🤖 AI Summary
Existing video diffusion models often suffer from geometric distortions and limited camera controllability in novel view synthesis. To address this, this work proposes GS-Adapter, a plug-and-play framework that explicitly integrates 3D Gaussian Splatting geometry priors with diffusion features in the latent space to enforce geometric consistency during view generation. The method requires no modifications to the input pipeline or additional training and is compatible with diverse geometric representations. Evaluated across nine scenes and eighteen configurations, GS-Adapter achieves state-of-the-art performance, outperforming SEVA and CameraCtrl by 11.3% and 14.9%, respectively. It reduces translational error by up to a factor of two and decreases Chamfer distance by as much as sevenfold, demonstrating significantly improved geometric fidelity and view coherence.
📝 Abstract
Novel view synthesis requires strong 3D geometric consistency and the ability to generate visually coherent images across diverse viewpoints. While recent camera-controlled video diffusion models show promising results, they often suffer from geometric distortions and limited camera controllability. To overcome these challenges, we introduce GeoNVS, a geometry-grounded novel-view synthesizer that enhances both geometric fidelity and camera controllability through explicit 3D geometric guidance. Our key innovation is the Gaussian Splat Feature Adapter (GS-Adapter), which lifts input-view diffusion features into 3D Gaussian representations, renders geometry-constrained novel-view features, and adaptively fuses them with diffusion features to correct geometrically inconsistent representations. Unlike prior methods that inject geometry at the input level, GS-Adapter operates in feature space, avoiding view-dependent color noise that degrades structural consistency.
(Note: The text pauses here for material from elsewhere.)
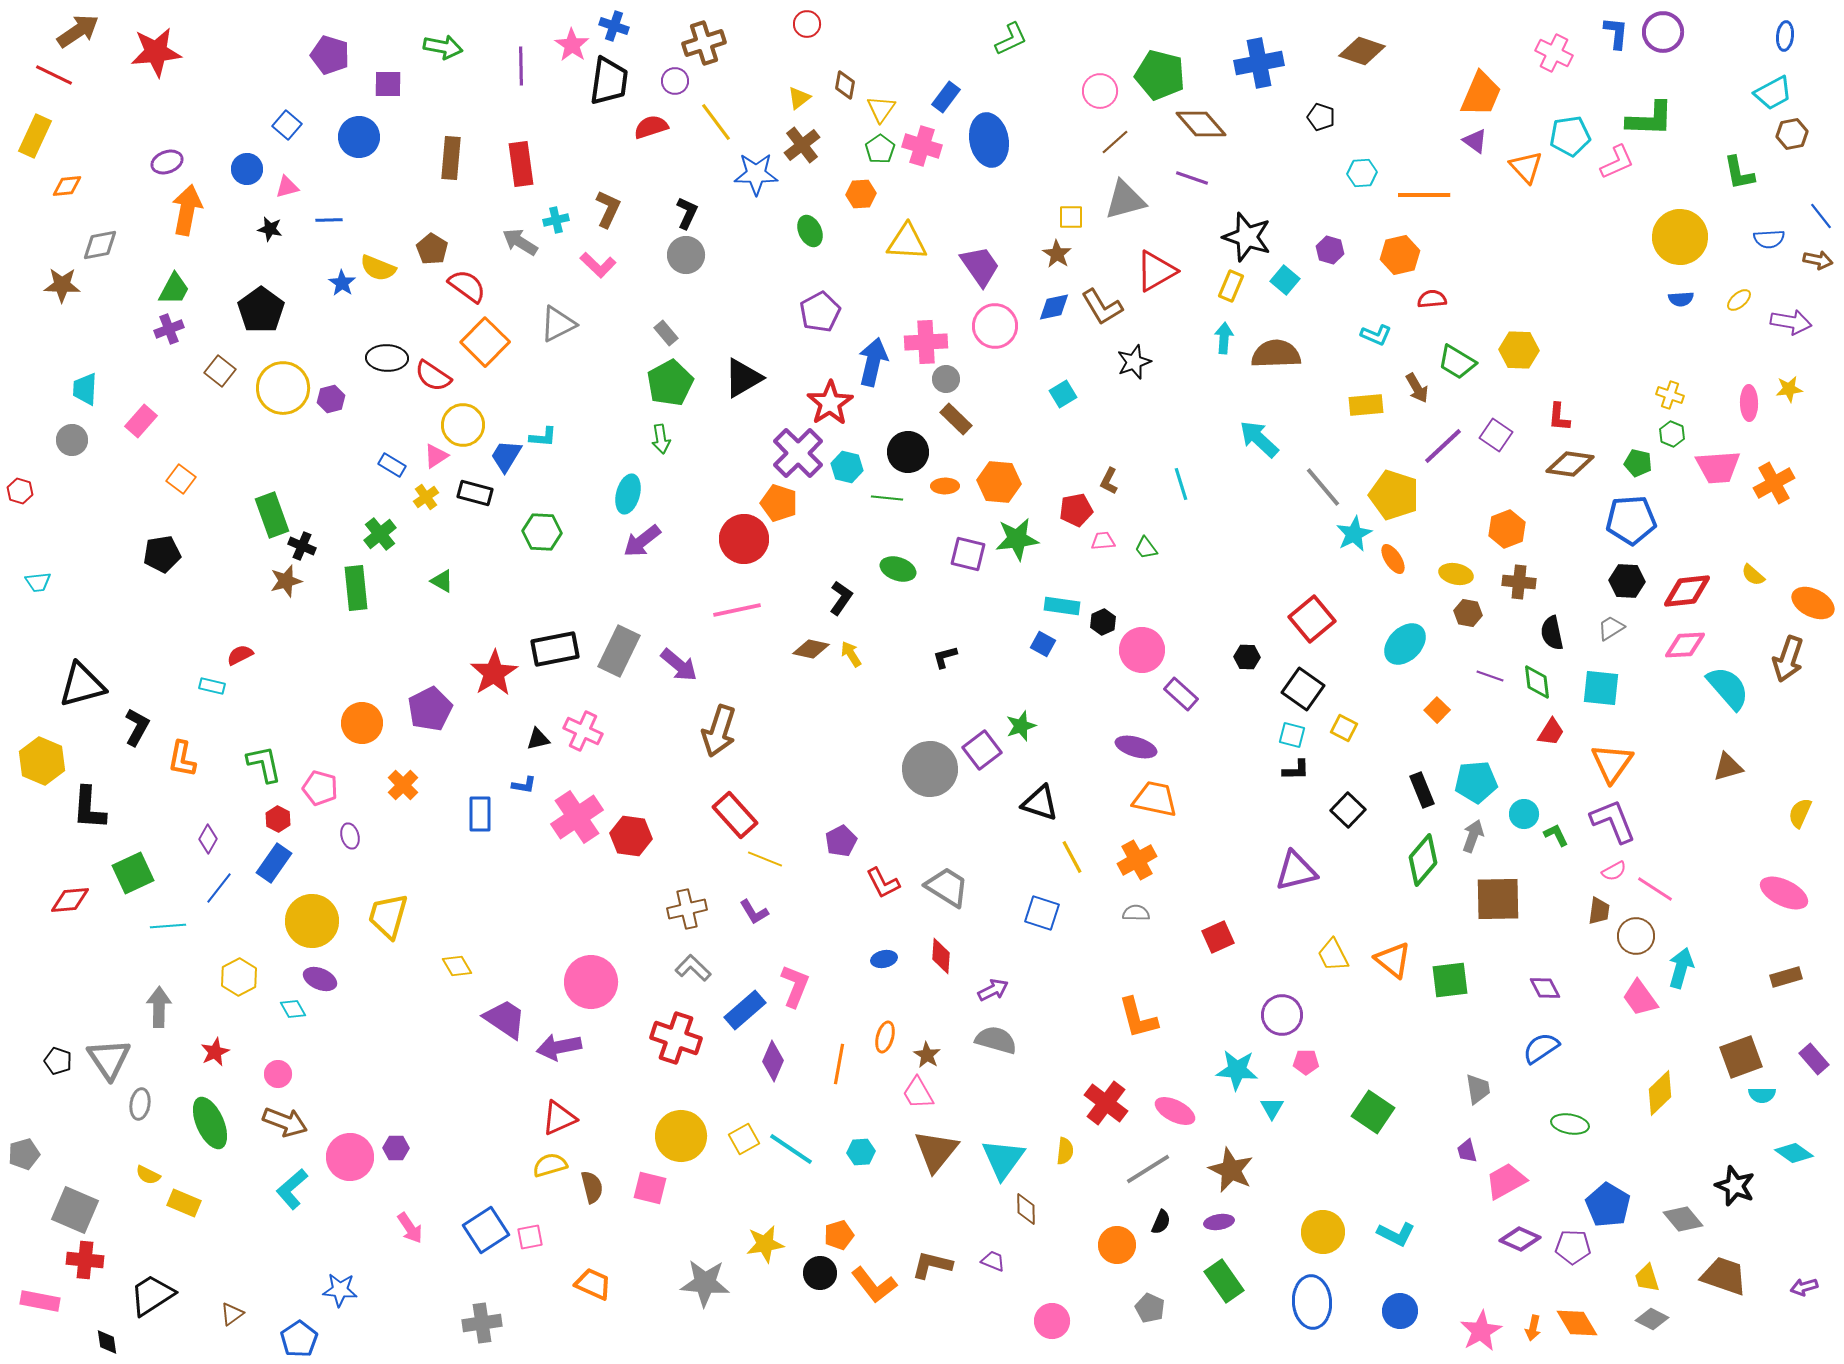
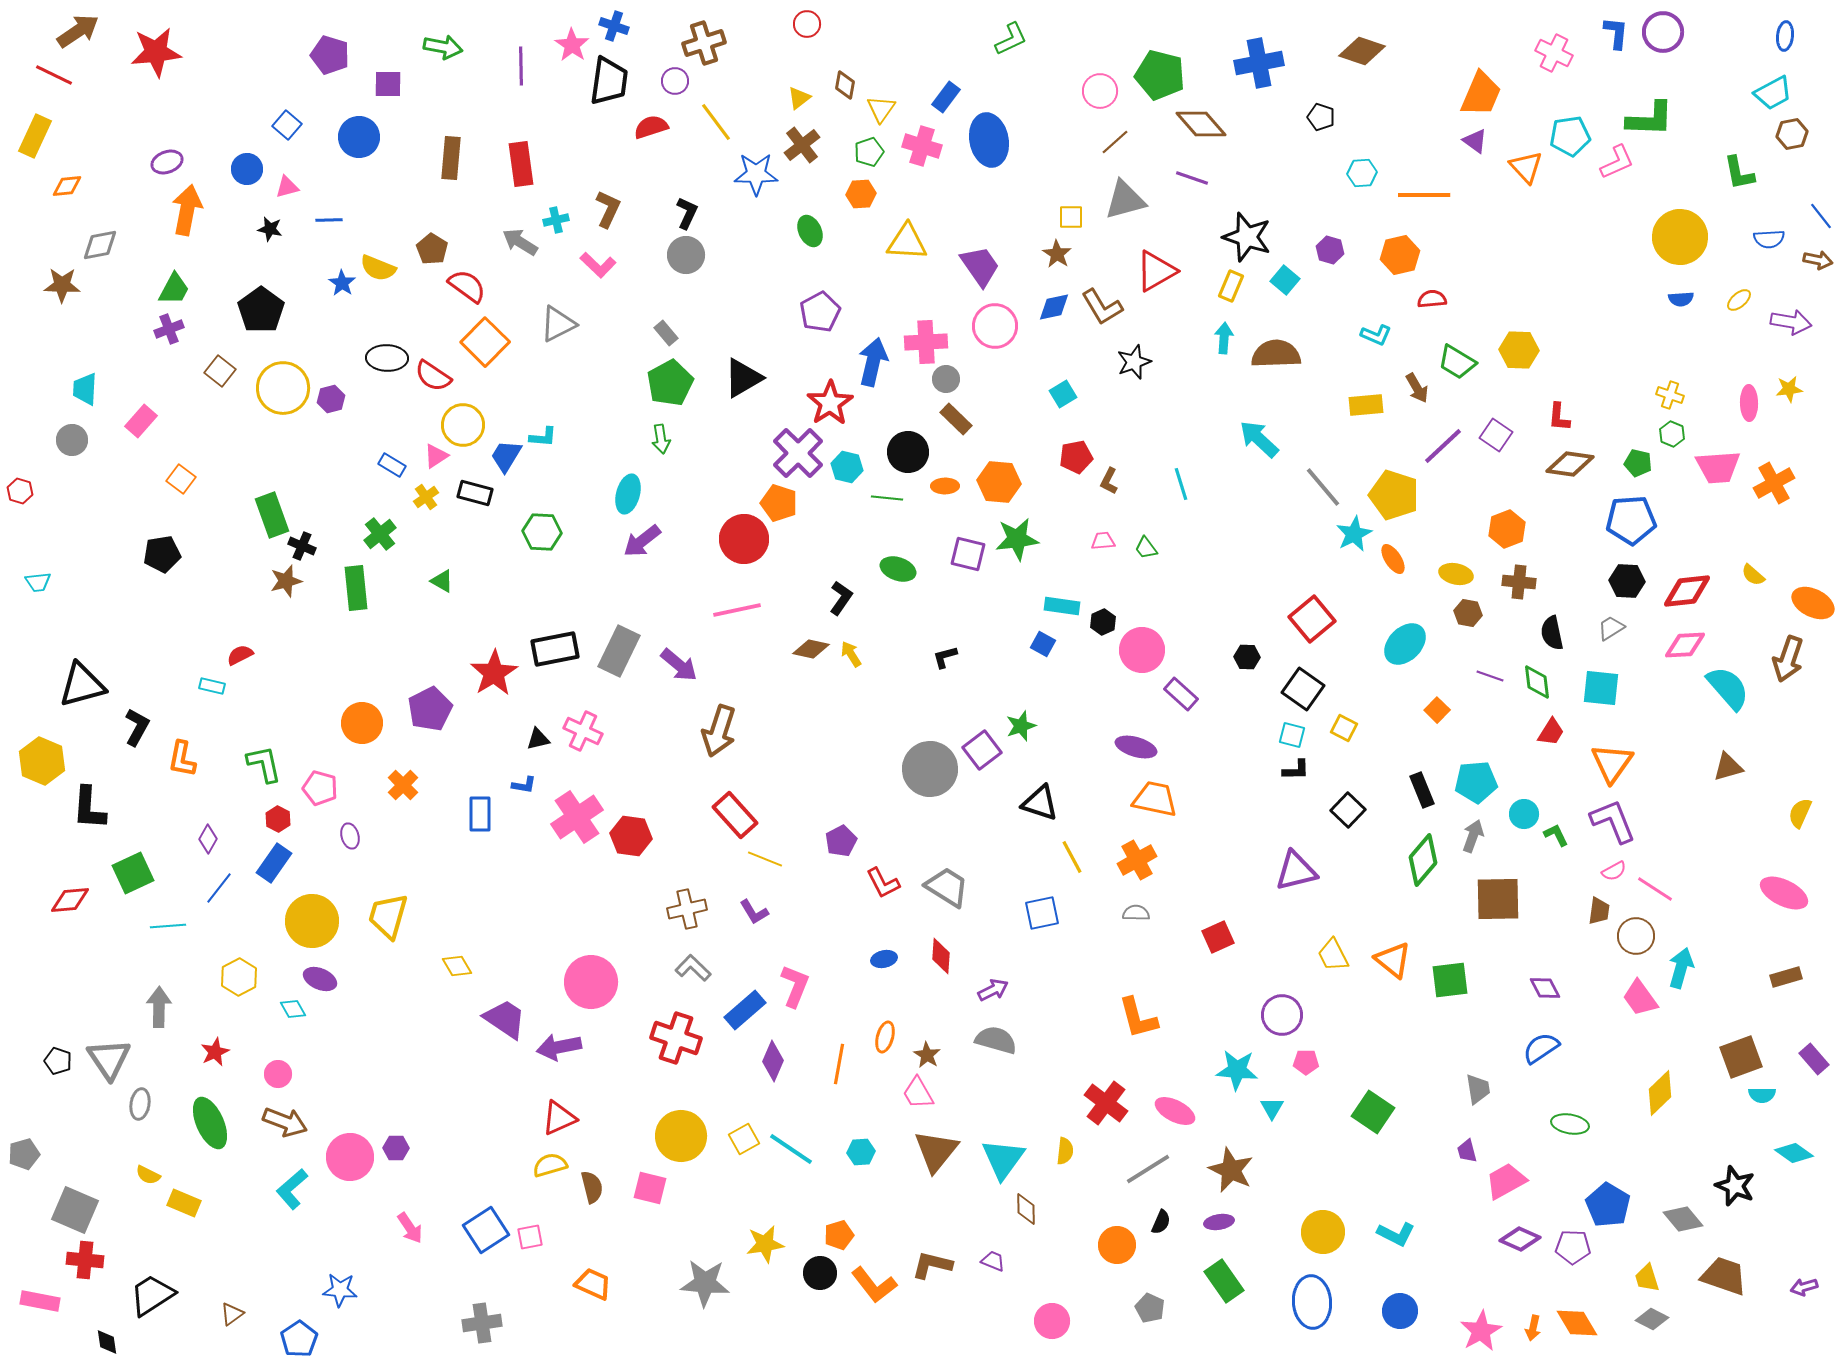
green pentagon at (880, 149): moved 11 px left, 3 px down; rotated 16 degrees clockwise
red pentagon at (1076, 510): moved 53 px up
blue square at (1042, 913): rotated 30 degrees counterclockwise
Its plug-and-play design enables zero-shot compatibility with diverse feed-forward geometry models without additional training, and can be adapted to other video diffusion backbones. Experiments across 9 scenes and 18 settings demonstrate state-of-the-art performance, achieving 11.3% and 14.9% improvements over SEVA and CameraCtrl, with up to 2x reduction in translation error and 7x in Chamfer Distance.